→ ABOUT THIS TASK
Restate each record word for word, omitting whatever pictures it holds.

→ SUPPLIED MATERIAL
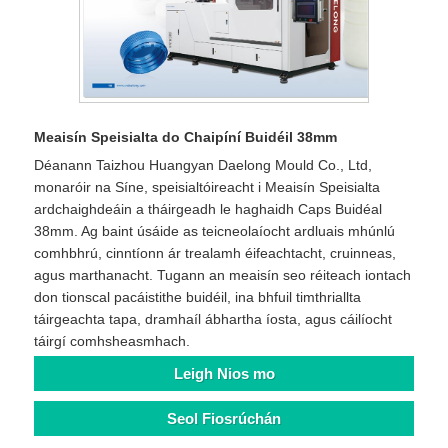
Meaisín Speisialta do Chaipíní Buidéil 38mm
Déanann Taizhou Huangyan Daelong Mould Co., Ltd,
monaróir na Síne, speisialtóireacht i Meaisín Speisialta
ardchaighdeáin a tháirgeadh le haghaidh Caps Buidéal
38mm. Ag baint úsáide as teicneolaíocht ardluais mhúnlú
comhbhrú, cinntíonn ár trealamh éifeachtacht, cruinneas,
agus marthanacht. Tugann an meaisín seo réiteach iontach
don tionscal pacáistithe buidéil, ina bhfuil timthriallta
táirgeachta tapa, dramhaíl ábhartha íosta, agus cáilíocht
táirgí comhsheasmhach.
Leigh Nios mo
Seol Fiosrúchán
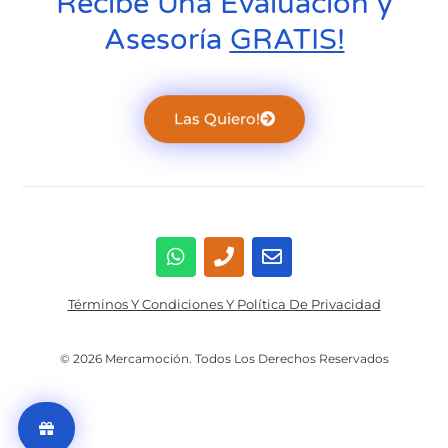
Recibe Una Evaluación y
Asesoría
GRATIS!
Las Quiero!
Términos Y Condiciones Y Política De Privacidad
© 2026 Mercamoción. Todos Los Derechos Reservados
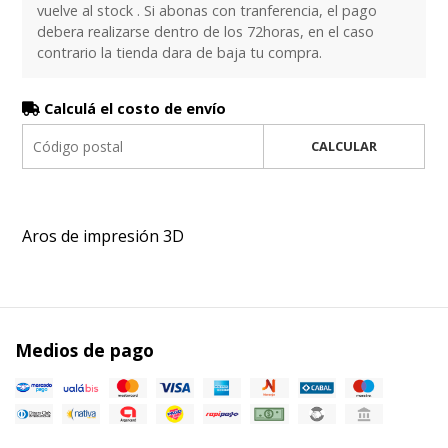
vuelve al stock . Si abonas con tranferencia, el pago
debera realizarse dentro de los 72horas, en el caso
contrario la tienda dara de baja tu compra.
Calculá el costo de envío
CALCULAR
Aros de impresión 3D
Medios de pago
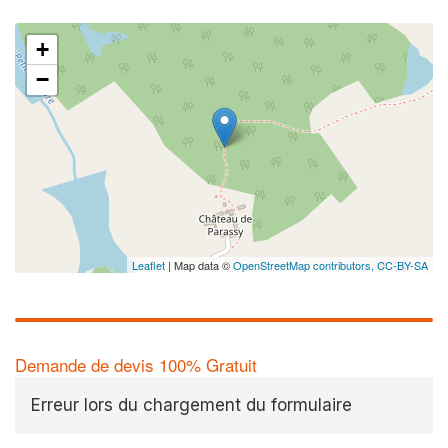
+
−
Leaflet
| Map data ©
OpenStreetMap contributors,
CC-BY-SA
Demande de devis 100% Gratuit
Erreur lors du chargement du formulaire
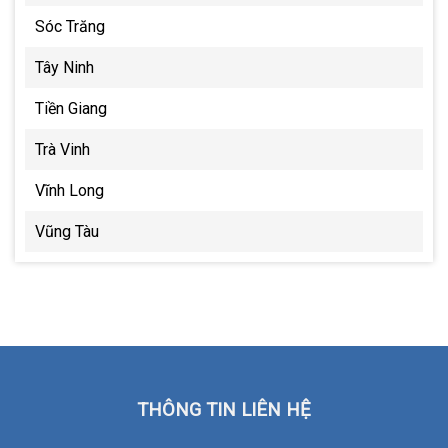
Sóc Trăng
Tây Ninh
Tiền Giang
Trà Vinh
Vĩnh Long
Vũng Tàu
THÔNG TIN LIÊN HỆ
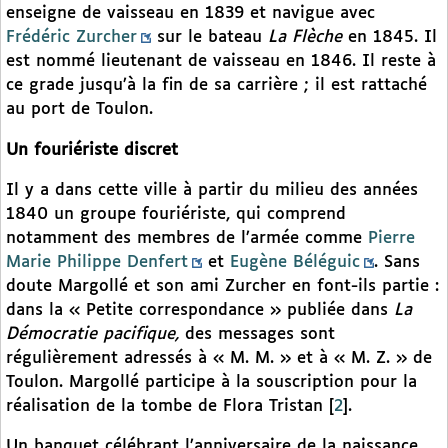
enseigne de vaisseau en 1839 et navigue avec
Frédéric Zurcher
sur le bateau
La Flèche
en 1845. Il
est nommé lieutenant de vaisseau en 1846. Il reste à
ce grade jusqu’à la fin de sa carrière ; il est rattaché
au port de Toulon.
Un fouriériste discret
Il y a dans cette ville à partir du milieu des années
1840 un groupe fouriériste, qui comprend
notamment des membres de l’armée comme
Pierre
Marie Philippe Denfert
et
Eugène Béléguic
. Sans
doute Margollé et son ami Zurcher en font-ils partie :
dans la « Petite correspondance » publiée dans
La
Démocratie pacifique,
des messages sont
régulièrement adressés à « M. M. » et à « M. Z. » de
Toulon. Margollé participe à la souscription pour la
réalisation de la tombe de Flora Tristan
[
2
]
.
Un banquet célébrant l’anniversaire de la naissance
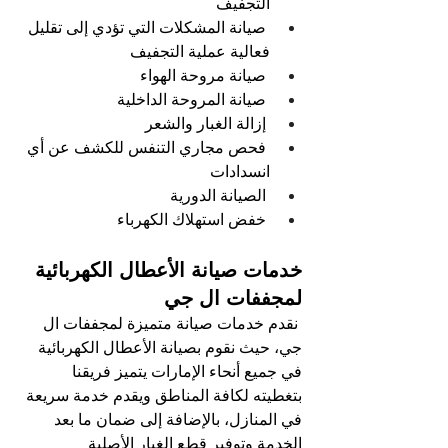
التجفيف 
صيانة المشكلات التي تؤدي إلى تقليل 
فعالية عملية التجفيف
صيانة مروحة الهواء  
صيانة المروحة الداخلية
إزالة الغبار والشعر
فحص مجاري التنفس للكشف عن أي 
انسدادات
الصيانة الدورية 
خفض استهلاك الكهرباء
خدمات صيانة الأعطال الكهربائية 
لمجففات ال جي
نقدم خدمات صيانة متميزة لمجففات ال 
جي، حيث نقوم بصيانة الأعطال الكهربائية 
في جميع أنحاء الإمارات يتميز فريقنا 
بتغطيته لكافة المناطق ويقدم خدمة سريعة 
في المنازل، بالإضافة إلى ضمان ما بعد 
الخدمة وتوفير قطع الغيار الأصلية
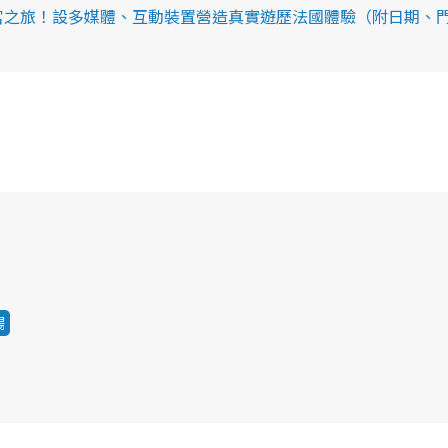
賽宮之旅！設多媒體、互動裝置營造真實遊歷法國體驗（附日期、
場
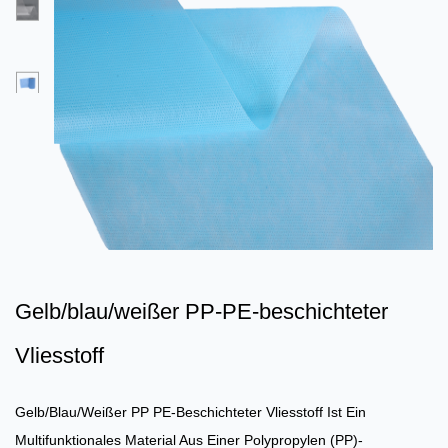
Gelb/blau/weißer PP-PE-beschichteter
Vliesstoff
Gelb/blau/weißer PP PE-Beschichteter Vliesstoff
Ist Ein
Multifunktionales Material Aus Einer Polypropylen (PP)-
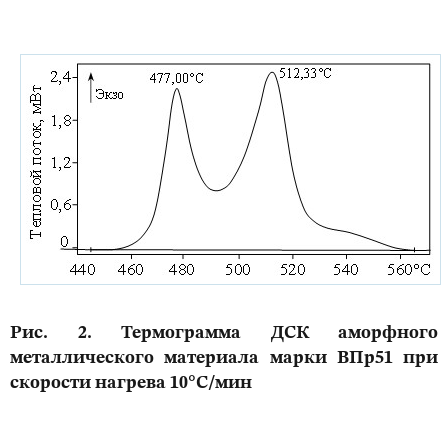
Рис. 2. Термограмма ДСК аморфного
металлического материала марки ВПр51 при
скорости нагрева 10°С/мин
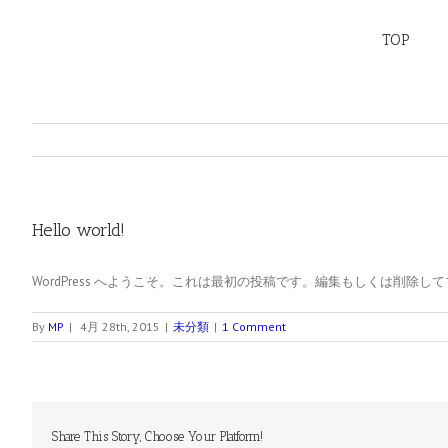
TOP
Hello world!
WordPress へようこそ。これは最初の投稿です。編集もしくは削除し
By
MP
|
4月 28th, 2015
|
未分類
|
1 Comment
Share This Story, Choose Your Platform!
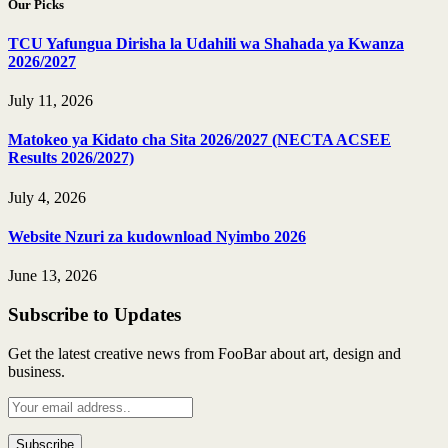
Our Picks
TCU Yafungua Dirisha la Udahili wa Shahada ya Kwanza
2026/2027
July 11, 2026
Matokeo ya Kidato cha Sita 2026/2027 (NECTA ACSEE
Results 2026/2027)
July 4, 2026
Website Nzuri za kudownload Nyimbo 2026
June 13, 2026
Subscribe to Updates
Get the latest creative news from FooBar about art, design and
business.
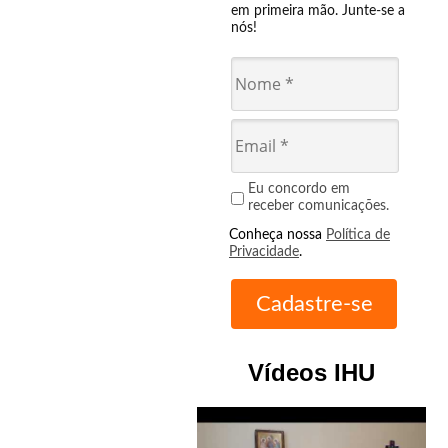
em primeira mão. Junte-se a
nós!
Eu concordo em
receber comunicações.
Conheça nossa
Política de
Privacidade
.
Vídeos IHU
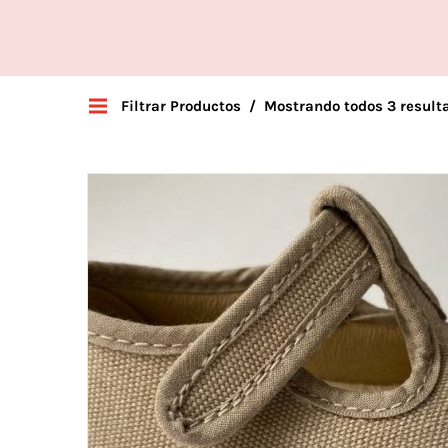
Filtrar Productos
Mostrando todos 3 result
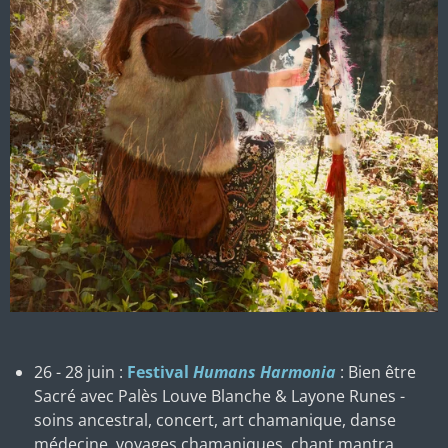
26 - 28 juin :
Festival
Humans Harmonia
: Bien être
Sacré avec Palès Louve Blanche & Layone Runes -
soins ancestral, concert, art chamanique, danse
médecine, voyages chamaniques, chant mantra,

→ ANSWER TO THE PROBLEM
Meaisín Speisialta do Chaipíní Buidéil 38mm
Déanann Taizhou Huangyan Daelong Mould Co., Ltd,
monaróir na Síne, speisialtóireacht i Meaisín Speisialta
ardchaighdeáin a tháirgeadh le haghaidh Caps Buidéal
38mm. Ag baint úsáide as teicneolaíocht ardluais mhúnlú
comhbhrú, cinntíonn ár trealamh éifeachtacht, cruinneas,
agus marthanacht. Tugann an meaisín seo réiteach iontach
don tionscal pacáistithe buidéil, ina bhfuil timthriallta
táirgeachta tapa, dramhaíl ábhartha íosta, agus cáilíocht
táirgí comhsheasmhach.
Leigh Nios mo
Seol Fiosrúchán
Recibe Una Evaluación y
Asesoría
GRATIS!
Las Quiero!
Términos Y Condiciones Y Política De Privacidad
© 2026 Mercamoción. Todos Los Derechos Reservados
vuelve al stock . Si abonas con tranferencia, el pago
debera realizarse dentro de los 72horas, en el caso
contrario la tienda dara de baja tu compra.
Calculá el costo de envío
CALCULAR
Aros de impresión 3D
Medios de pago
+
−
Leaflet
| Map data ©
OpenStreetMap contributors,
CC-BY-SA
Demande de devis 100% Gratuit
Erreur lors du chargement du formulaire
Sóc Trăng
Tây Ninh
Tiền Giang
Trà Vinh
Vĩnh Long
Vũng Tàu
THÔNG TIN LIÊN HỆ
enseigne de vaisseau en 1839 et navigue avec
Frédéric Zurcher
sur le bateau
La Flèche
en 1845. Il
est nommé lieutenant de vaisseau en 1846. Il reste à
ce grade jusqu’à la fin de sa carrière ; il est rattaché
au port de Toulon.
Un fouriériste discret
Il y a dans cette ville à partir du milieu des années
1840 un groupe fouriériste, qui comprend
notamment des membres de l’armée comme
Pierre
Marie Philippe Denfert
et
Eugène Béléguic
. Sans
doute Margollé et son ami Zurcher en font-ils partie :
dans la « Petite correspondance » publiée dans
La
Démocratie pacifique,
des messages sont
régulièrement adressés à « M. M. » et à « M. Z. » de
Toulon. Margollé participe à la souscription pour la
réalisation de la tombe de Flora Tristan
[
2
]
.
Un banquet célébrant l’anniversaire de la naissance
التجفيف 
صيانة المشكلات التي تؤدي إلى تقليل 
فعالية عملية التجفيف
صيانة مروحة الهواء  
صيانة المروحة الداخلية
إزالة الغبار والشعر
فحص مجاري التنفس للكشف عن أي 
انسدادات
الصيانة الدورية 
خفض استهلاك الكهرباء
خدمات صيانة الأعطال الكهربائية 
لمجففات ال جي
نقدم خدمات صيانة متميزة لمجففات ال 
جي، حيث نقوم بصيانة الأعطال الكهربائية 
في جميع أنحاء الإمارات يتميز فريقنا 
بتغطيته لكافة المناطق ويقدم خدمة سريعة 
في المنازل، بالإضافة إلى ضمان ما بعد 
الخدمة وتوفير قطع الغيار الأصلية
賽宮之旅！設多媒體、互動裝置營造真實遊歷法國體驗（附日期、
場
Gelb/blau/weißer PP-PE-beschichteter
Vliesstoff
Gelb/blau/weißer PP PE-Beschichteter Vliesstoff
Ist Ein
Multifunktionales Material Aus Einer Polypropylen (PP)-
Рис. 2. Термограмма ДСК аморфного
металлического материала марки ВПр51 при
скорости нагрева 10°С/мин
TOP
Hello world!
WordPress へようこそ。これは最初の投稿です。編集もしくは削除し
By
MP
|
4月 28th, 2015
|
未分類
|
1 Comment
Share This Story, Choose Your Platform!
Our Picks
TCU Yafungua Dirisha la Udahili wa Shahada ya Kwanza
2026/2027
July 11, 2026
Matokeo ya Kidato cha Sita 2026/2027 (NECTA ACSEE
Results 2026/2027)
July 4, 2026
Website Nzuri za kudownload Nyimbo 2026
June 13, 2026
Subscribe to Updates
Get the latest creative news from FooBar about art, design and
business.
em primeira mão. Junte-se a
nós!
Eu concordo em
receber comunicações.
Conheça nossa
Política de
Privacidade
.
Vídeos IHU
Filtrar Productos
Mostrando todos 3 result
26 - 28 juin :
Festival
Humans Harmonia
: Bien être
Sacré avec Palès Louve Blanche & Layone Runes -
soins ancestral, concert, art chamanique, danse
médecine, voyages chamaniques, chant mantra,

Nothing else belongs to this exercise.